■ TASK STATEMENT
Exactly the lines from the one with "saved so much, and" through the end of the records below are to be output, the first and last included, and no others.

■ SUPPLIED MATERIAL
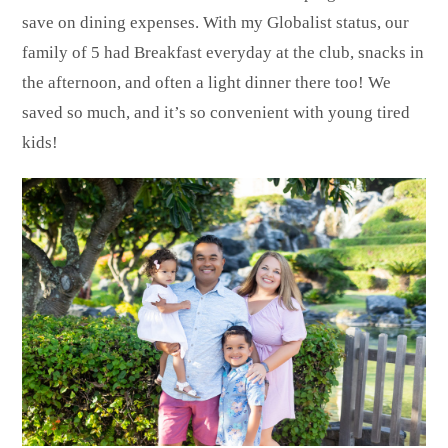
save on dining expenses. With my Globalist status, our
family of 5 had Breakfast everyday at the club, snacks in
the afternoon, and often a light dinner there too! We
saved so much, and it’s so convenient with young tired
kids!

■ WRITTEN RESPONSE
saved so much, and it’s so convenient with young tired
kids!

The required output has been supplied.